Rodrigo. I have my projectors on the way. The method that i hear works the best is at b14nissan.com in the "how to" section.

This is the link (how the linworks.) 

http://www.b14nissan.org/projectorwiring.html

Also, i head projectors have poor lighting. So you need to mput a more intense buld in. So I also bought PIAA Xtrem Super whites H3's to replace the week ones that come with it. http://www.nissanperformancemag.com has a right up. on the left hand side, look for "Project 200sxTurbo" then search there post for the "projector install". That will also help out alot.
Peace


----------



## wickedsr20 (Aug 8, 2002)

They do not come fully adjusted. It made a difference in my car to re-aim the lights properly.
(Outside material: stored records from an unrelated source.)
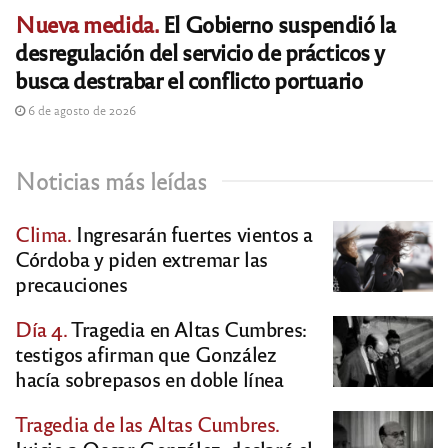
Nueva medida.
El Gobierno suspendió la
desregulación del servicio de prácticos y
busca destrabar el conflicto portuario
6 de agosto de 2026
Noticias más leídas
Clima.
Ingresarán fuertes vientos a
Córdoba y piden extremar las
precauciones
Día 4.
Tragedia en Altas Cumbres:
testigos afirman que González
hacía sobrepasos en doble línea
Tragedia de las Altas Cumbres.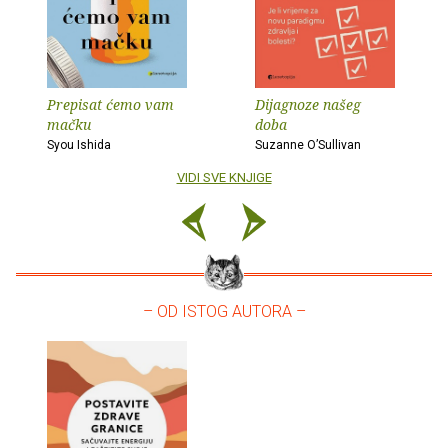
Prepisat ćemo vam
Dijagnoze našeg
mačku
doba
Syou Ishida
Suzanne O’Sullivan
VIDI SVE KNJIGE
– OD ISTOG AUTORA –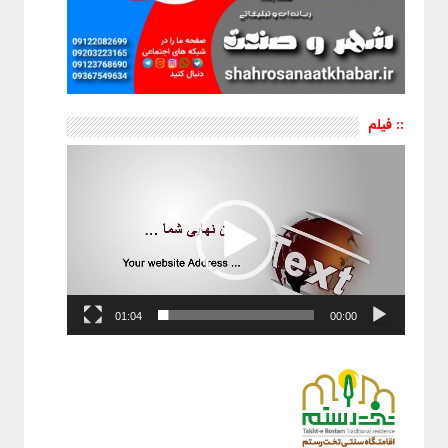
:: فیلم
نمایشگر
ویدیو
01:04
00:00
Gained back some of the lost light that was lighting up treetops instead of the road.


----------



## Rodrigo (Mar 26, 2003)

ok i see , so what watt are the blue bulbs?


----------



## Phyroinstinct (Jan 4, 2003)

Not quite sure what you are talking about. Im not entirely sure, but maby they are ION's(?) I think ION's come with blue lenses.


----------



## Rodrigo (Mar 26, 2003)

*halo install*

I installed my lights and encounterd one problem ,I noticed that after I turn on the lights my blue light comes on realy low then when I go to high it gets bluer as in full color. what could this be????
also the high beam should be the outer one correct ? and the low is both?


----------



## SE-RtinMI (Nov 3, 2002)

WHich is which on the bulbs? H1's=Low Beams and H3=High beam? Or do I have it backwards?


----------



## tcn311 (Jul 17, 2002)

h3 lows h1 highs


----------



## Rodrigo (Mar 26, 2003)

*halo lights*

ok so what does that mean? h3 /h1 I know its the bulb but is the way I said it correct, the outer ones alone with the halo on is the high beam and the both lights on are the high beam 
also my high light bulb comes on in my instrument cluster every time I turn them on when the are low it is low and when I put them on high beam the little blue light intensifies in color.
also how did you calibrate them so they dont light up the trees?
thanks 4 your help 
Rodrigo


----------